# Training on CHURN Dataset using Tensorflow Operator

## Prerequisites
Before we proceed, let's check that we're using the right image, that is, [TensorFlow](https://www.tensorflow.org/api_docs/) is available:

In [None]:
#! pip3 list | grep tensorflow 
! pip3 install --user tensorflow==2.4.0
! pip3 install --user ipywidgets nbconvert
!python -m pip install --user --upgrade pip
!pip3 install pandas scikit-learn keras tensorflow-datasets --user

To package the trainer in a container image, we shall need a file (on our cluster) that contains the code as well as a file with the resource definitition of the job for the Kubernetes cluster:

In [1]:
TRAINER_FILE = "tfjobtitan.py"
KUBERNETES_FILE = "tfjob-titan.yaml"

We also want to capture output from a cell with [`%%capture`](https://ipython.readthedocs.io/en/stable/interactive/magics.html#cellmagic-capture) that usually looks like `some-resource created`.
To that end, let's define a helper function:

In [2]:
import re

from IPython.utils.capture import CapturedIO


def get_resource(captured_io: CapturedIO) -> str:
    """
    Gets a resource name from `kubectl apply -f <configuration.yaml>`.

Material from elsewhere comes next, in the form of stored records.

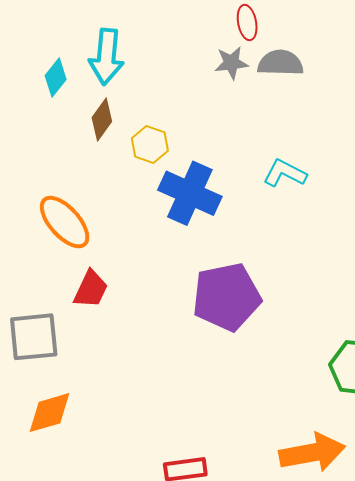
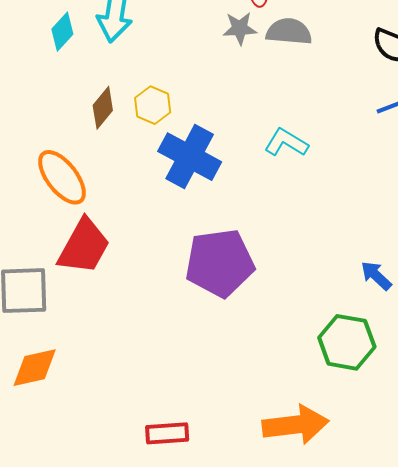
brown diamond: (102, 120) -> (103, 108), moved
red trapezoid: (91, 289) -> (84, 246), size x1.5

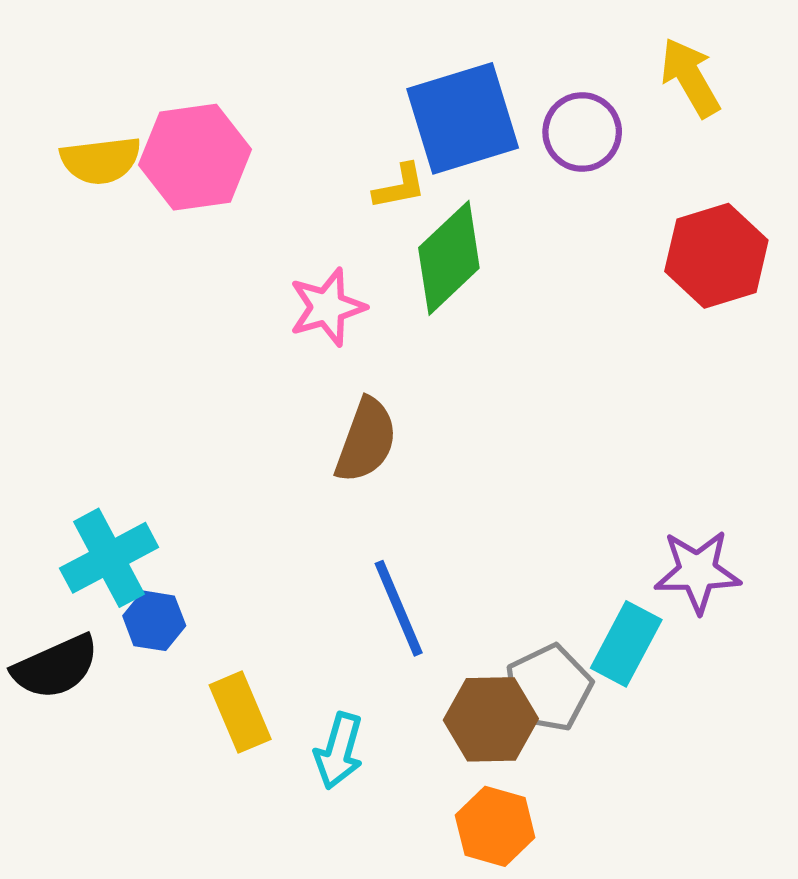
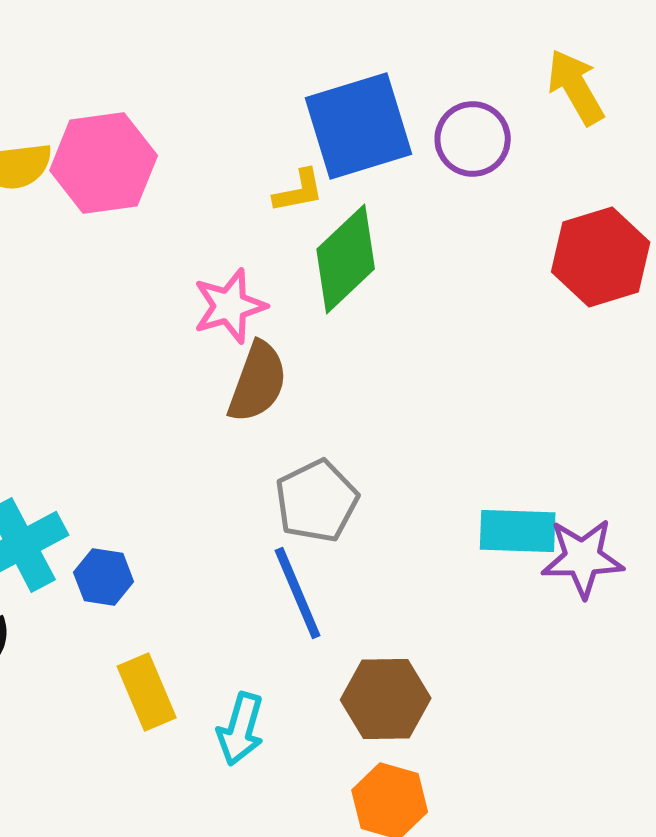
brown semicircle: (366, 440) -> (258, 382), moved
blue hexagon: (154, 621) -> (104, 577), moved
cyan rectangle: (626, 644) -> (518, 531), moved, turned 64
gray pentagon: (549, 688) -> (317, 501), moved

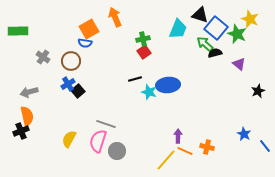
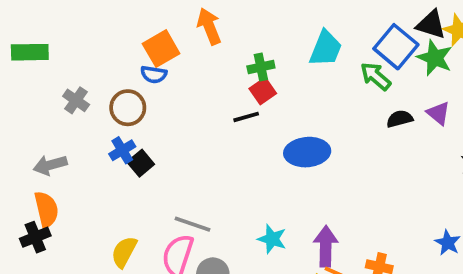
black triangle: (200, 15) -> (431, 24), moved
black semicircle: (215, 53) -> (400, 119), moved
black line: (135, 79) -> (246, 117), moved
cyan star: (149, 92) -> (272, 239), moved
purple arrow: (178, 136) -> (326, 246), size x1.5

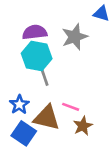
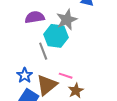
cyan hexagon: (37, 56) -> (56, 36), moved
brown triangle: (47, 118) -> (47, 85), turned -50

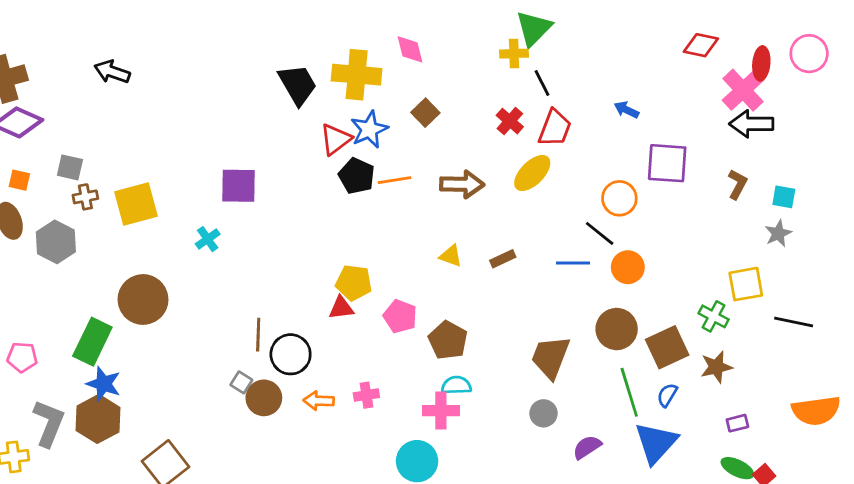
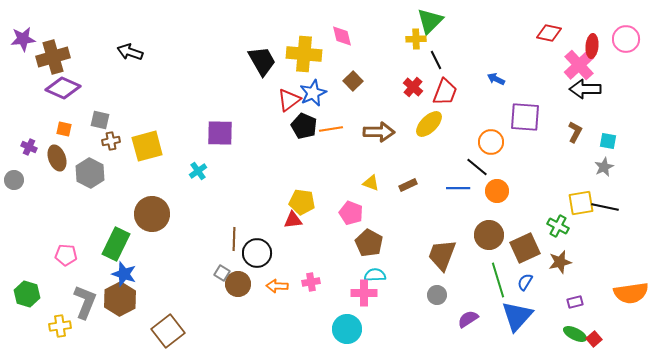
pink pentagon: (400, 316) -> (351, 213), moved
black line: (794, 322) -> (605, 207), moved

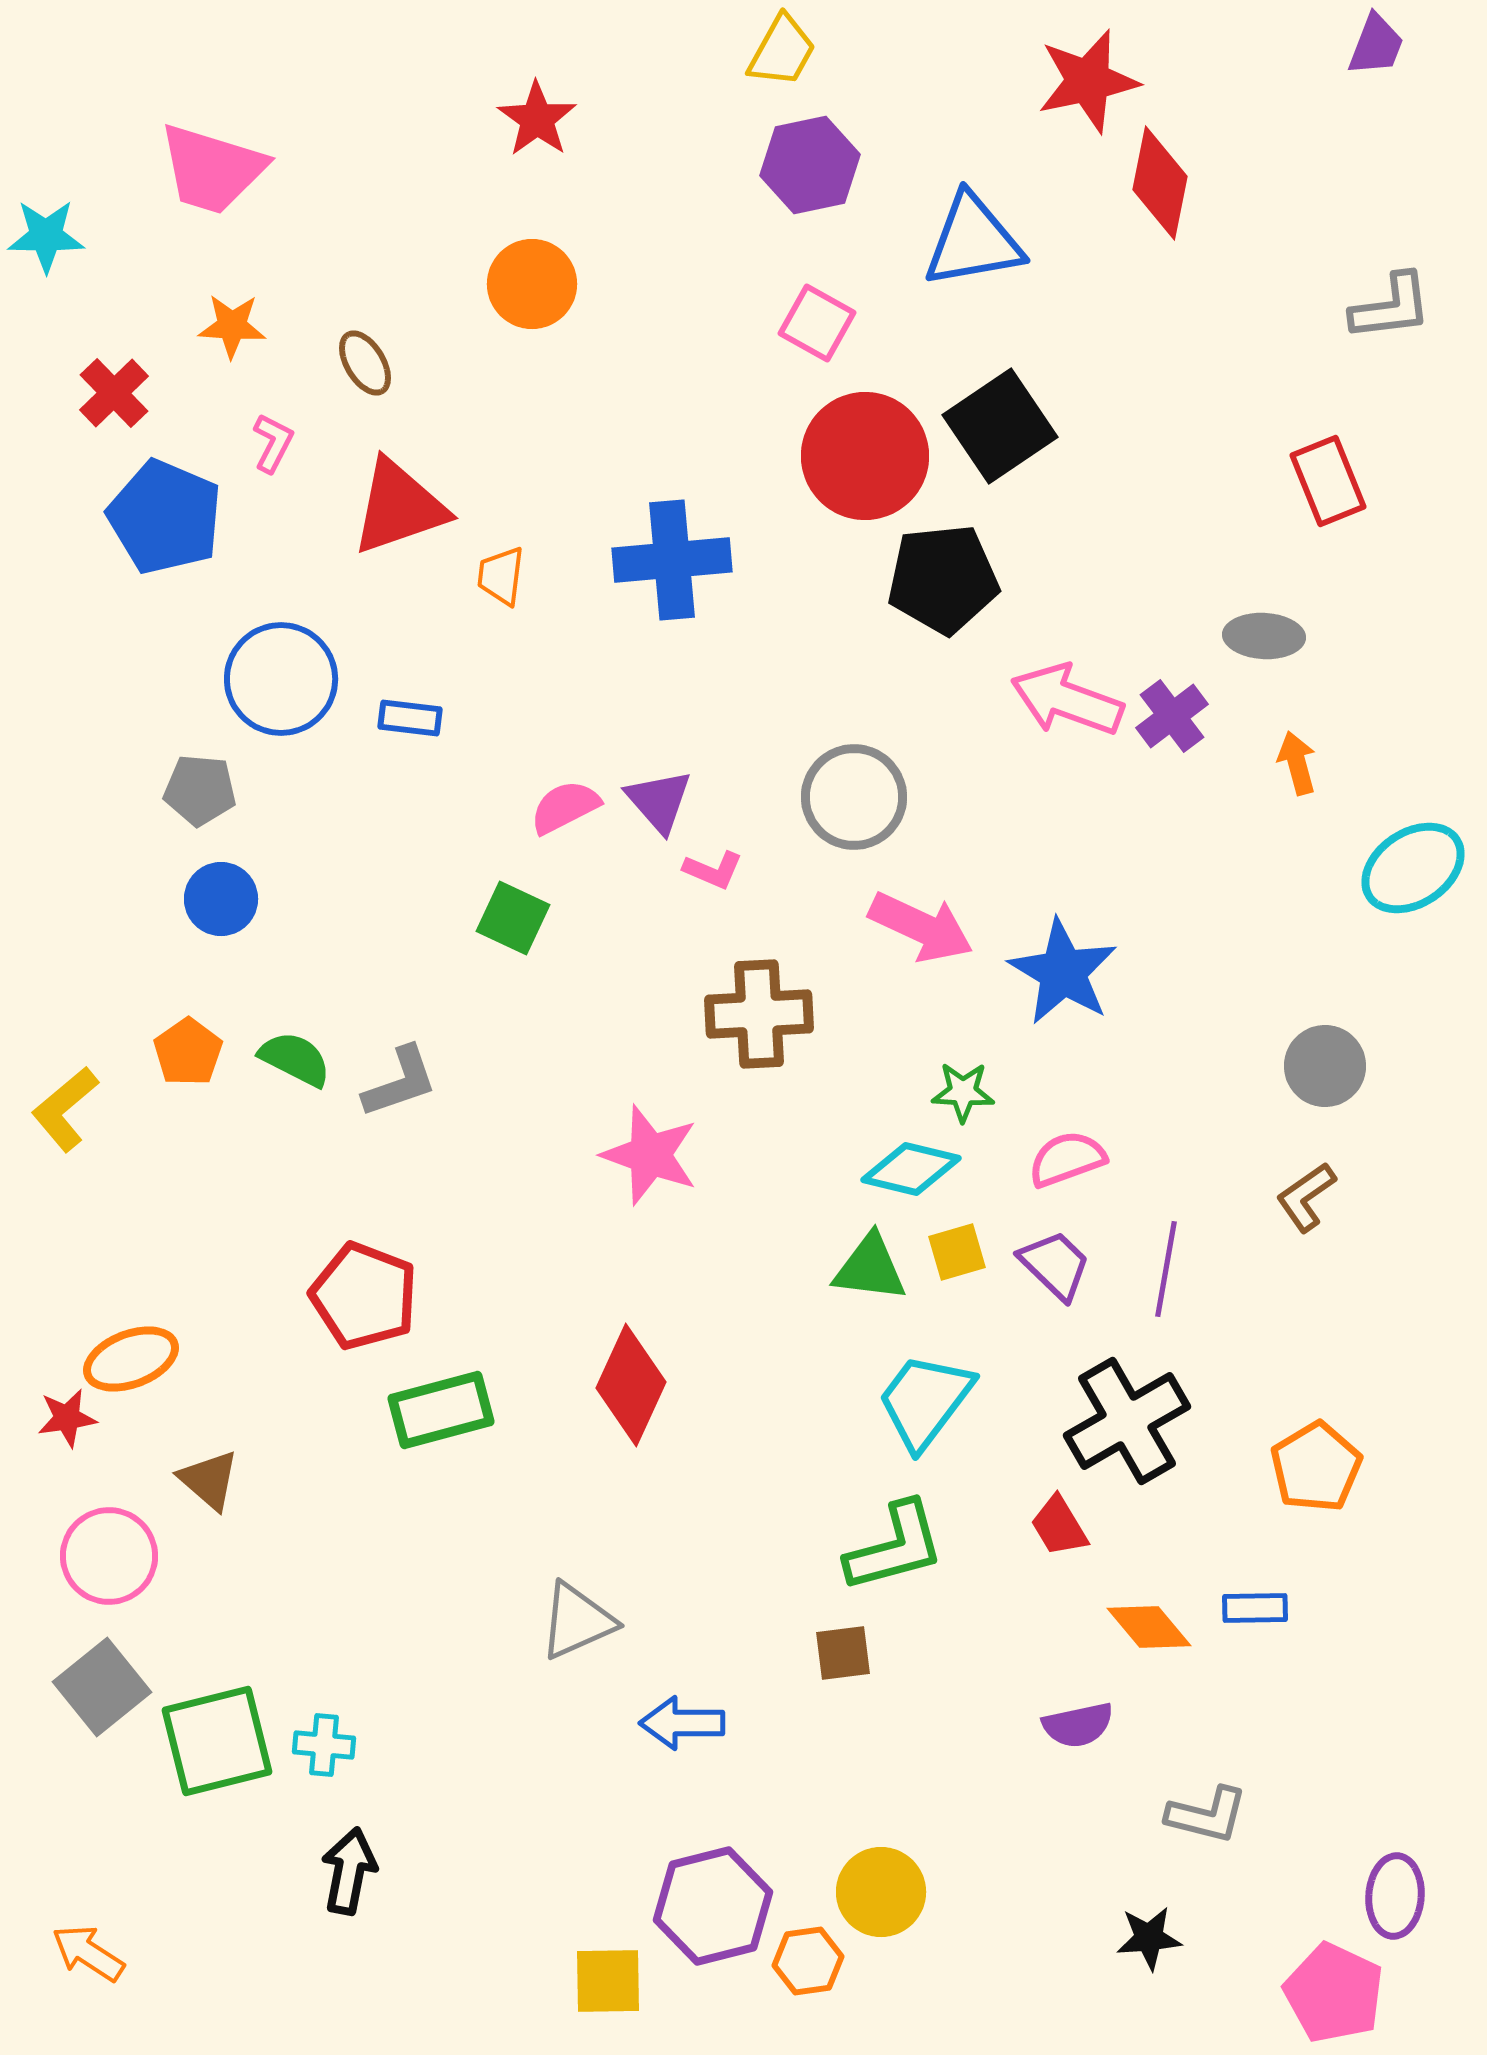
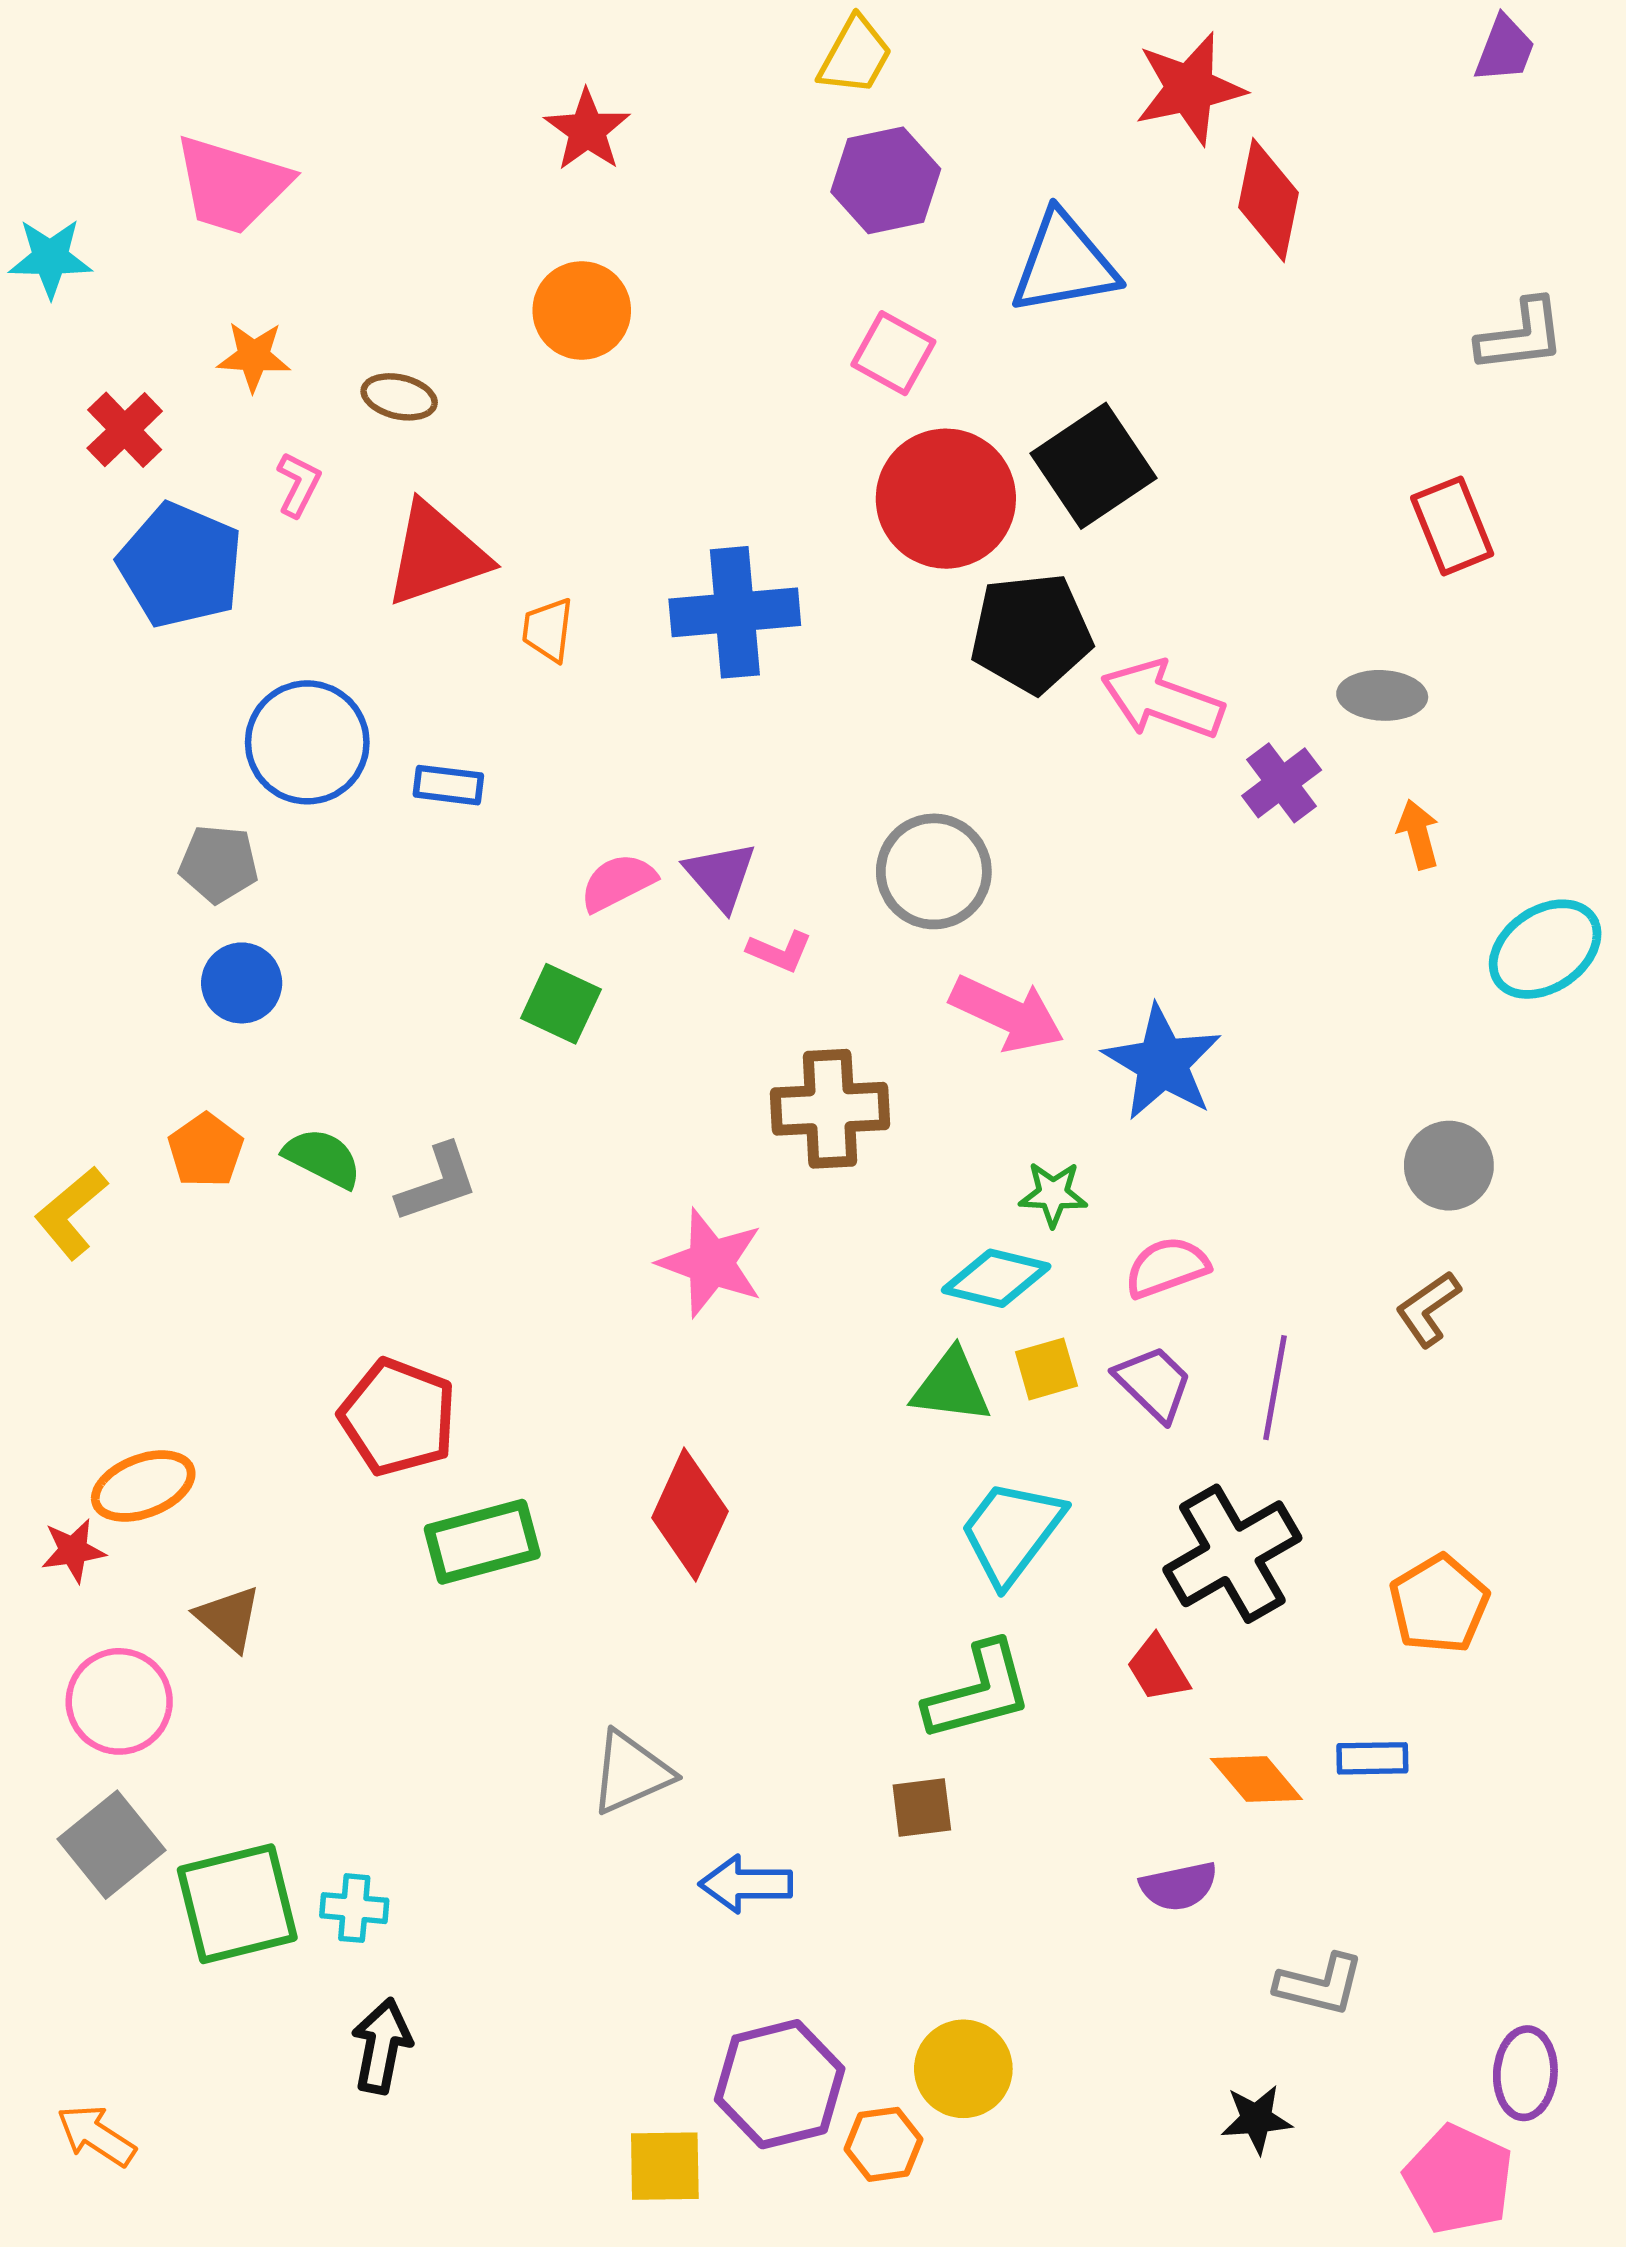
brown ellipse: (365, 363) -> (399, 397), turned -46
pink arrow: (1067, 700) -> (1162, 700), moved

    :param str captured_io: Output captured by using `%%capture` cell magic
    :return: Name of the Kubernetes resource
    :rtype: str
    :raises Exception: if the resource could not be created
    """
    out = captured_io.stdout
    matches = re.search(r"^(.+)\s+created", out)
    if matches is not None:
        return matches.group(1)
    else:
        raise Exception(f"Cannot get resource as its creation failed: {out}. It may already exist.")

## How to Load and Inspect the Data

In [3]:
import pandas as  pd

data = pd.read_csv("https://raw.githubusercontent.com/MavenCode/KubeflowTraining/master/Day2/KubeflowComponentsAndPipeline/Labs/6_minio/titanic/datasets/train.csv")
data.head()

Unnamed: 0,PassengerId,Survived,Pclass,Name,Sex,Age,SibSp,Parch,Ticket,Fare,Cabin,Embarked
0,1,0,3,"Braund, Mr. Owen Harris",male,22.0,1,0,A/5 21171,7.25,,S
1,2,1,1,"Cumings, Mrs. John Bradley (Florence Briggs Th...",female,38.0,1,0,PC 17599,71.2833,C85,C
2,3,1,3,"Heikkinen, Miss. Laina",female,26.0,0,0,STON/O2. 3101282,7.925,,S
3,4,1,1,"Futrelle, Mrs. Jacques Heath (Lily May Peel)",female,35.0,1,0,113803,53.1,C123,S
4,5,0,3,"Allen, Mr. William Henry",male,35.0,0,0,373450,8.05,,S


## How to Train the Model in the Notebook
We want to train the model in a distributed fashion, we put all the code in a single cell.
That way we can save the file and include it in a container image:

In [4]:
%%writefile $TRAINER_FILE
import argparse
import logging
import json
import os
import re
import warnings
warnings.filterwarnings("ignore", category=DeprecationWarning)

import numpy as np
import pandas as pd
# splitting the data
from sklearn.model_selection import train_test_split
# Standardization - feature scaling
from sklearn.preprocessing import StandardScaler
# data encoding
from sklearn.preprocessing import LabelEncoder

import tensorflow_datasets as tfds
import tensorflow as tf
from tensorflow import keras
from tensorflow.keras import layers, models
from tensorflow.keras.layers import Dense, Flatten 
from tensorflow.keras.optimizers import SGD, Adam, RMSprop

logging.getLogger().setLevel(logging.INFO)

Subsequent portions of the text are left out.